State 473 file cases.c function dummy0 line 11 thread 0
  dummy_r_before=&dynamic_object$10 (00000010 00000000 00000000 00000000 00000000 00000000 00000000 00000000)
State 475 file cases.c function dummy0 line 12 thread 0
  dummy_a_before=&dynamic_object$10 (00000010 00000000 00000000 00000000 00000000 00000000 00000000 00000000)
State 483 file cases.c function dummy0 line 13 thread 0
  dummy_star_r_before=268435498 (00010000 00000000 00000000 00101010)
State 491 file cases.c function dummy0 line 14 thread 0
  dummy_star_a_before=268435498 (00010000 00000000 00000000 00101010)
State 498 file cases.c function dummy0 line 17 thread 0
State 499 file cases.c function dummy0 line 17 thread 0
State 500 file cases.c function dummy0 line 17 thread 0
State 523 file cases.c function dummy0 line 17 thread 0
State 531 file cases.c function dummy0 line 17 thread 0
State 533 file cases.c function dummy0 line 18 thread 0
  dummy_r_after=&dynamic_object$10 (00000010 00000000 00000000 00000000 00000000 00000000 00000000 00000000)
State 535 file cases.c function dummy0 line 19 thread 0
  dummy_a_after=&dynamic_object$10 (00000010 00000000 00000000 00000000 00000000 00000000 00000000 00000000)
State 543 file cases.c function dummy0 line 20 thread 0
  dummy_star_r_after=42 (00000000 00000000 00000000 00101010)
State 551 file cases.c function dummy0 line 21 thread 0
  dummy_start_a_after=268435498 (00010000 00000000 00000000 00101010)
  file cases.c function dummy0 line 23 thread 0

Interestingly, the counter examples disappear if i break down the conjunction into separate clauses:

void dummy0(int *r, int *a)
__CPROVER_requires(r != NULL)
__CPROVER_requires(__CPROVER_is_fresh(r, sizeof(int)))
__CPROVER_requires(r == a)
__CPROVER_assigns(*r)
__CPROVER_ensures(*a == 42) {
 int *dummy_r_before = r;
 int *dummy_a_before = a;
 int dummy_star_r_before = *r;
 int dummy_start_a_before = *a;
 __CPROVER_assert(r == a, " r == a before");
 __CPROVER_assert(*r == *a, "*r == *a before");
 *r = 42;
 int *dummy_r_after = r;
 int *dummy_a_after = a;
 int dummy_star_r_after = *r;
 int dummy_start_a_after = *a;
 __CPROVER_assert(r == a, " r == a after");
 __CPROVER_assert(*r == *a, "*r == *a after");
}

[dummy0.postcondition.1] line 10 Check ensures clause of contract contract::dummy0 for function dummy0: SUCCESS
...
[dummy0.assertion.1] line 15  r == a before: SUCCESS
[dummy0.assertion.2] line 16 *r == *a before: SUCCESS
...
[dummy0.assertion.3] line 22  r == a after: SUCCESS
[dummy0.assertion.4] line 23 *r == *a after: SUCCESS

** 0 of 61 failed (1 iterations)
VERIFICATION SUCCESSFUL

[remi-delmas-3000]

Minimum reproducer

/* cbmc main.c */
void main(void) {
  int *r;
  int *a;
  bool tmp_if_expr;
  if(r==NULL) {
    goto L1;
  }
  r = malloc(4);
  __CPROVER_assume(r);
  tmp_if_expr = true;
  goto L2;
L1:
  tmp_if_expr = false;
L2:
  __CPROVER_assume(tmp_if_expr); 
  
  // if `r == NULL` held in the initial state, `malloc` was skipped, `tmp_if_expr` set to `false` and `__CPROVER_assume(false)` was executed. Since progress stops on an assume false, none of the downstream assertions will be reached with `r == NULL`.
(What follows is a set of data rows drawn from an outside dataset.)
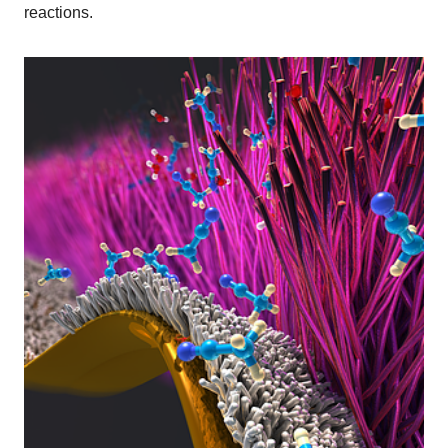
reactions.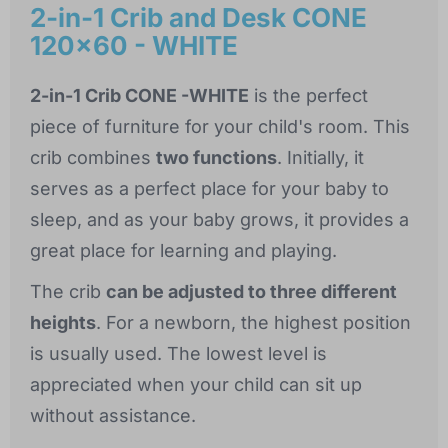
2-in-1 Crib and Desk CONE
120x60 - WHITE
2-in-1 Crib CONE -WHITE
is the perfect
piece of furniture for your child's room. This
crib combines
two functions
. Initially, it
serves as a perfect place for your baby to
sleep, and as your baby grows, it provides a
great place for learning and playing.
The crib
can be adjusted to three different
heights
. For a newborn, the highest position
is usually used. The lowest level is
appreciated when your child can sit up
without assistance.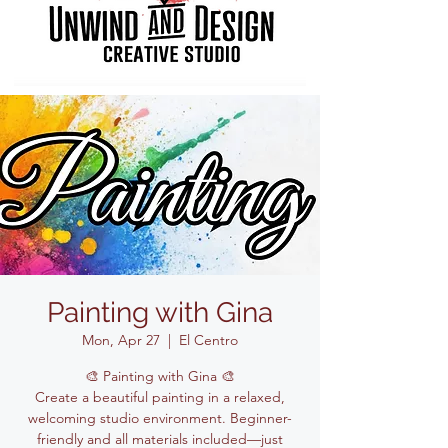
Painting with Gina
Mon, Apr 27
  |  
El Centro
🎨 Painting with Gina 🎨
Create a beautiful painting in a relaxed,
welcoming studio environment. Beginner-
friendly and all materials included—just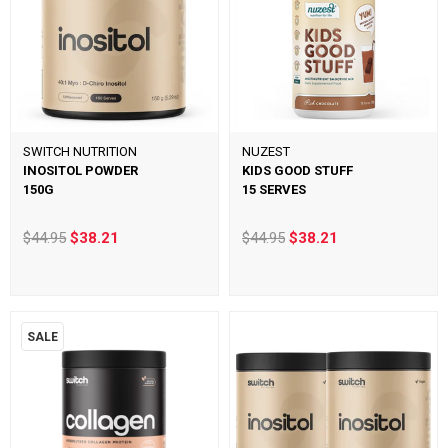
SWITCH NUTRITION
NUZEST
INOSITOL POWDER
KIDS GOOD STUFF
150G
15 SERVES
$44.95
$38.21
$44.95
$38.21
SALE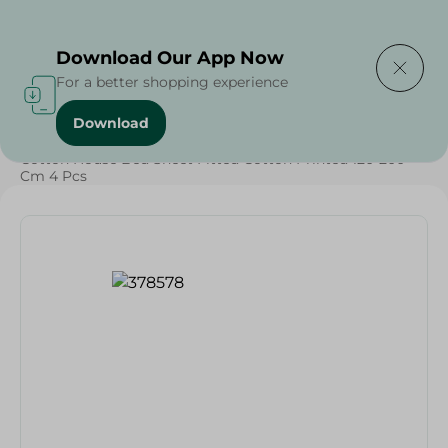
Delivering to
Select Area
Download Our App Now
For a better shopping experience
Download
Home
/
Textiles
/
Cotton House Bed Sheet Fitted Cotton Printed 120*200
Cm 4 Pcs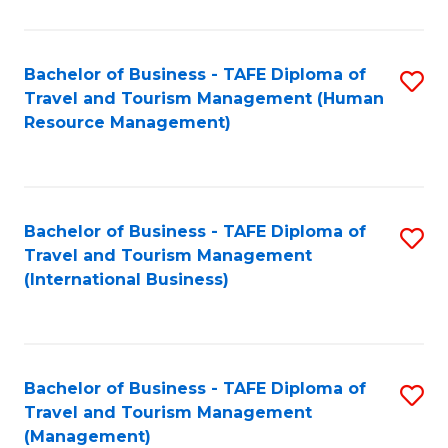
B
-
Bachelor of Business - TAFE Diploma of
S
T
Travel and Tourism Management (Human
to
D
Resource Management)
C
of
Fa
Tr
a
Bachelor of Business - TAFE Diploma of
S
Travel and Tourism Management
T
to
(International Business)
M
C
to
Fa
C
Bachelor of Business - TAFE Diploma of
S
Fa
Travel and Tourism Management
to
(Management)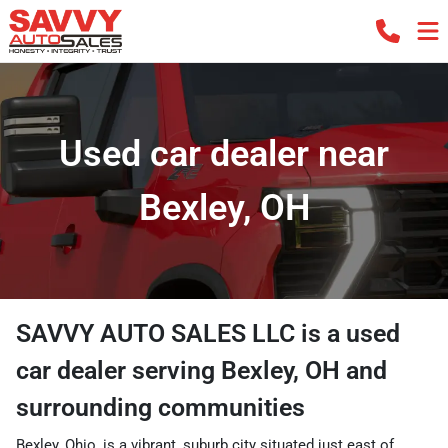
Used car dealer near
Bexley, OH
SAVVY AUTO SALES LLC
is a
used
car dealer
serving
Bexley
,
OH
and
surrounding communities
Bexley, Ohio, is a vibrant, suburb city situated just east of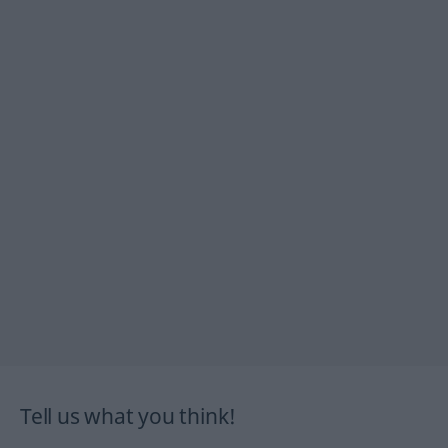
Tell us what you think!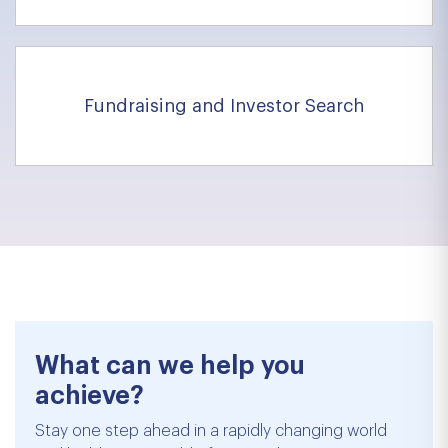
Fundraising and Investor Search
What can we help you
achieve?
Stay one step ahead in a rapidly changing world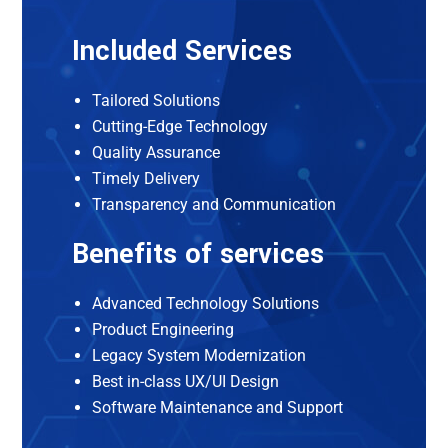
Included Services
Tailored Solutions
Cutting-Edge Technology
Quality Assurance
Timely Delivery
Transparency and Communication
Benefits of services
Advanced Technology Solutions
Product Engineering
Legacy System Modernization
Best in-class UX/UI Design
Software Maintenance and Support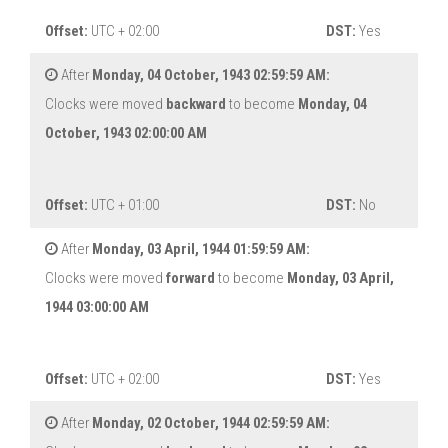
Offset:
UTC + 02:00
DST:
Yes
After
Monday, 04 October, 1943 02:59:59 AM:
Clocks were moved
backward
to become
Monday, 04
October, 1943 02:00:00 AM
Offset:
UTC + 01:00
DST:
No
After
Monday, 03 April, 1944 01:59:59 AM:
Clocks were moved
forward
to become
Monday, 03 April,
1944 03:00:00 AM
Offset:
UTC + 02:00
DST:
Yes
After
Monday, 02 October, 1944 02:59:59 AM: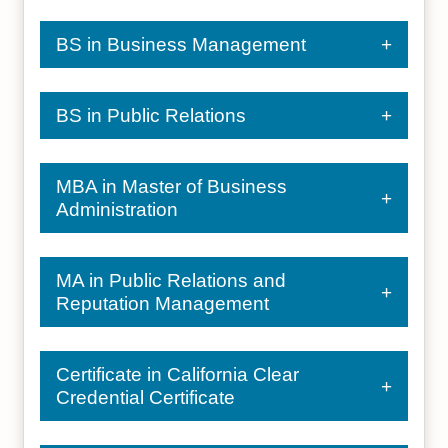
BS in Business Management
BS in Public Relations
MBA in Master of Business
Administration
MA in Public Relations and
Reputation Management
Certificate in California Clear
Credential Certificate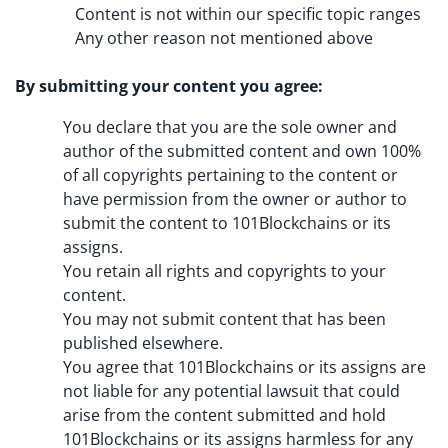
Content is not within our specific topic ranges
Any other reason not mentioned above
By submitting your content you agree:
You declare that you are the sole owner and
author of the submitted content and own 100%
of all copyrights pertaining to the content or
have permission from the owner or author to
submit the content to 101Blockchains or its
assigns.
You retain all rights and copyrights to your
content.
You may not submit content that has been
published elsewhere.
You agree that 101Blockchains or its assigns are
not liable for any potential lawsuit that could
arise from the content submitted and hold
101Blockchains or its assigns harmless for any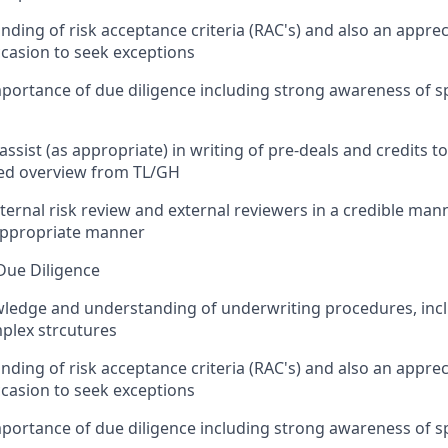
ding of risk acceptance criteria (RAC's) and also an apprec
casion to seek exceptions
ortance of due diligence including strong awareness of spe
ssist (as appropriate) in writing of pre-deals and credits to 
ted overview from TL/GH
ternal risk review and external reviewers in a credible man
 appropriate manner
Due Diligence
ledge and understanding of underwriting procedures, inclu
lex strcutures
ding of risk acceptance criteria (RAC's) and also an apprec
casion to seek exceptions
ortance of due diligence including strong awareness of spe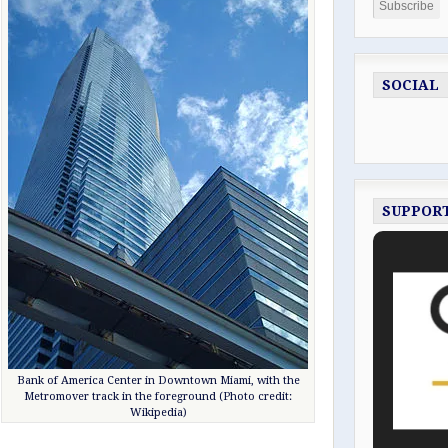
SOCIAL
SUPPOR
Bank of America Center in Downtown Miami, with the
Metromover track in the foreground (Photo credit:
Wikipedia)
  // if `r != NULL` held in the initial state,  `malloc` was executed, `r` was updated to a point to a fresh object, and `tmp_if_expr` set to `true` and `__CPROVER_assume(true)` was executed. Execution continue with `r` pointing to a fresh object.
  
  __CPROVER_assume(r == a);
  __CPROVER_assert(a == r, "a == r before");
  __CPROVER_assert(*a == *r, "*a == *r before");
  *r = 42;
  __CPROVER_assert(a == r, "a == r after");
  __CPROVER_assert(*a == *r, "*a == *r after");
}

[tautschnig]

The problem is that the value set that we use for dereferencing during symbolic execution does not have any value for a (as only assignments, but not assumptions, trigger updates to the value set).